-- Data entries --
╭──

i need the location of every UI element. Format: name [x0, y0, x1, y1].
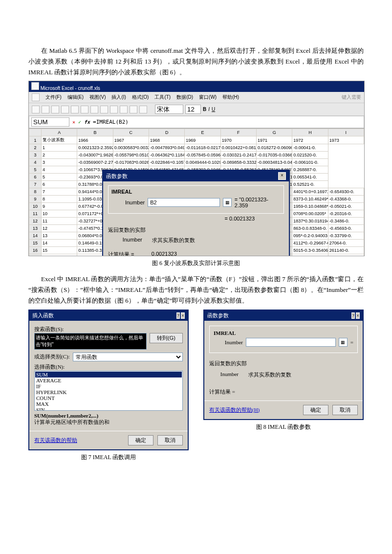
name-box[interactable] — [31, 117, 69, 127]
cell[interactable]: 11 — [42, 218, 77, 225]
cell[interactable]: 15 — [42, 247, 77, 254]
cell[interactable]: 1968 — [149, 136, 184, 144]
cell[interactable]: -0.3486-0. — [328, 218, 364, 225]
open-icon[interactable] — [42, 106, 49, 113]
menu-file[interactable]: 文件(F) — [45, 94, 62, 101]
cell[interactable]: 1967 — [113, 136, 149, 144]
paste-icon[interactable] — [90, 106, 98, 113]
goto-button[interactable]: 转到(G) — [150, 333, 183, 343]
menu-format[interactable]: 格式(O) — [132, 94, 149, 101]
inumber-input[interactable] — [148, 198, 220, 207]
fn-help-link[interactable]: 有关该函数的帮助 — [34, 437, 77, 444]
cell[interactable]: 1970 — [220, 136, 256, 144]
cell[interactable]: -0.00034813-0.048865 — [256, 159, 292, 166]
row-head[interactable]: 13 — [29, 225, 42, 232]
cell[interactable]: -0.022846+0.105706 — [149, 159, 184, 166]
cell[interactable]: -0.030321-0.24176 — [220, 152, 256, 159]
cell[interactable]: -0.03569007-2.2746e-0 — [77, 159, 113, 166]
cell[interactable]: 0.018272-0.06090 — [256, 144, 292, 152]
cell[interactable]: -0.055798*0.051001 — [113, 152, 149, 159]
row-head[interactable]: 11 — [29, 210, 42, 218]
cell[interactable]: 331187-0.0 — [328, 254, 364, 256]
cell[interactable]: 0708*0.00.0205* — [292, 210, 328, 218]
cell[interactable]: -0.20316-0. — [328, 210, 364, 218]
cell[interactable]: 0.52521-0. — [292, 181, 328, 188]
row-head[interactable]: 5 — [29, 166, 42, 174]
row-head[interactable]: 10 — [29, 203, 42, 210]
cell[interactable]: 0.0030583*0.003271 — [113, 144, 149, 152]
menu-window[interactable]: 窗口(W) — [199, 94, 217, 101]
cell[interactable]: 261140-0. — [328, 247, 364, 254]
formula-text[interactable]: =IMREAL(B2) — [93, 119, 129, 125]
sum-icon[interactable] — [120, 106, 128, 113]
cell[interactable]: -0.089858-0.333251 — [220, 159, 256, 166]
fx-icon[interactable]: fx — [84, 119, 90, 125]
save-icon[interactable] — [51, 106, 59, 113]
cell[interactable]: 1972 — [292, 136, 328, 144]
cell[interactable]: 0.0021323-2.3592e-0 — [77, 144, 113, 152]
cell[interactable]: -0.057845-0.05969i — [185, 152, 220, 159]
cell[interactable]: -0.006101-0. — [292, 159, 328, 166]
search-input[interactable]: 请输入一条简短的说明来描述您想做什么，然后单击“转到” — [34, 333, 147, 350]
cell[interactable]: 0.0010422+0.08179 — [220, 144, 256, 152]
list-item[interactable]: HYPERLINK — [35, 389, 182, 395]
cell[interactable]: 4 — [42, 166, 77, 174]
cell[interactable]: 0.021520-0. — [292, 152, 328, 159]
cell[interactable]: 10 — [42, 210, 77, 218]
chart-icon[interactable] — [139, 106, 147, 113]
cell[interactable]: -0.0047893*0.04976 — [149, 144, 184, 152]
category-select[interactable]: 常用函数 — [73, 353, 183, 361]
cell[interactable]: 0.0049444-0.10296i — [185, 159, 220, 166]
menu-tools[interactable]: 工具(T) — [154, 94, 171, 101]
col-head[interactable]: B — [77, 129, 113, 136]
row-head[interactable]: 6 — [29, 174, 42, 181]
redo-icon[interactable] — [110, 106, 118, 113]
cell[interactable]: -0.043007*1.9626e-0 — [77, 152, 113, 159]
italic-icon[interactable]: I — [208, 107, 210, 112]
menu-help[interactable]: 帮助(H) — [222, 94, 239, 101]
cell[interactable]: 1971 — [256, 136, 292, 144]
cell[interactable]: 4401*0.0+0.16971* — [292, 188, 328, 196]
cell[interactable]: 复小波系数 — [42, 136, 77, 144]
cell[interactable]: 1969 — [185, 136, 220, 144]
row-head[interactable]: 14 — [29, 232, 42, 240]
cell[interactable]: 9 — [42, 203, 77, 210]
cell[interactable]: 1 — [42, 144, 77, 152]
cell[interactable]: 5 — [42, 174, 77, 181]
cell[interactable]: 1837*0.30.018194* — [292, 218, 328, 225]
col-head[interactable]: G — [256, 129, 292, 136]
range-picker-icon[interactable]: ▦ — [223, 198, 232, 207]
confirm-entry-icon[interactable]: ✓ — [78, 119, 81, 125]
row-head[interactable]: 12 — [29, 218, 42, 225]
fn-listbox[interactable]: SUM AVERAGE IF HYPERLINK COUNT MAX SIN — [34, 371, 183, 411]
cell[interactable]: 8 — [42, 196, 77, 203]
undo-icon[interactable] — [100, 106, 108, 113]
copy-icon[interactable] — [81, 106, 88, 113]
cell[interactable]: 426-0.00.062111-0. — [292, 254, 328, 256]
close-icon[interactable]: × — [356, 312, 360, 319]
ok-button[interactable]: 确定 — [303, 405, 328, 415]
list-item[interactable]: SUM — [35, 372, 182, 377]
cell[interactable]: 4112*0.-0.29667-0. — [292, 240, 328, 247]
col-head[interactable]: A — [42, 129, 77, 136]
menu-edit[interactable]: 编辑(E) — [67, 94, 84, 101]
menu-insert[interactable]: 插入(I) — [111, 94, 126, 101]
list-item[interactable]: SIN — [35, 407, 182, 411]
ok-button[interactable]: 确定 — [128, 435, 153, 445]
cell[interactable]: -0.017083*0.002631 — [113, 159, 149, 166]
cell[interactable]: -0.45693-0. — [328, 225, 364, 232]
cell[interactable]: 27064-0. — [328, 240, 364, 247]
col-head[interactable]: I — [328, 129, 364, 136]
range-picker-icon[interactable]: ▦ — [339, 338, 348, 347]
cancel-entry-icon[interactable]: ✕ — [72, 119, 75, 125]
cell[interactable]: -0.43368-0. — [328, 196, 364, 203]
inumber-input[interactable] — [246, 338, 336, 347]
cell[interactable]: 13 — [42, 232, 77, 240]
underline-icon[interactable]: U — [212, 107, 215, 112]
cell[interactable]: -0.017035-0.036643 — [256, 152, 292, 159]
new-icon[interactable] — [32, 106, 40, 113]
cell[interactable]: 8373-0.10.46249* — [292, 196, 328, 203]
cut-icon[interactable] — [71, 106, 79, 113]
help-icon[interactable]: ? — [176, 312, 179, 319]
cell[interactable]: 1973 — [328, 136, 364, 144]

╰──

-- Task statement --
Locate the lines above that hold the word "button". Show every one of them.

-- Answer to this problem --
goto-button[interactable]: 转到(G) — [150, 333, 183, 343]
ok-button[interactable]: 确定 — [303, 405, 328, 415]
ok-button[interactable]: 确定 — [128, 435, 153, 445]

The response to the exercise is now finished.